**Task details**: Across the records below, count the lines that contain "будет" and write down only the count.

*** Data provided ***

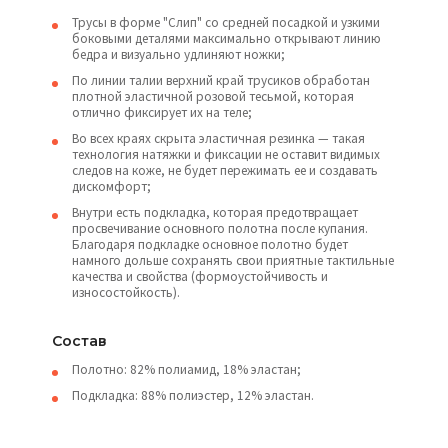
Трусы в форме "Слип" со средней посадкой и узкими
боковыми деталями максимально открывают линию
бедра и визуально удлиняют ножки;
По линии талии верхний край трусиков обработан
плотной эластичной розовой тесьмой, которая
отлично фиксирует их на теле;
Во всех краях скрыта эластичная резинка — такая
технология натяжки и фиксации не оставит видимых
следов на коже, не будет пережимать ее и создавать
дискомфорт;
Внутри есть подкладка, которая предотвращает
просвечивание основного полотна после купания.
Благодаря подкладке основное полотно будет
намного дольше сохранять свои приятные тактильные
качества и свойства (формоустойчивость и
износостойкость).
Состав
Полотно: 82% полиамид, 18% эластан;
Подкладка: 88% полиэстер, 12% эластан.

*** End of Data provided ***

**Result of this exercise**: 2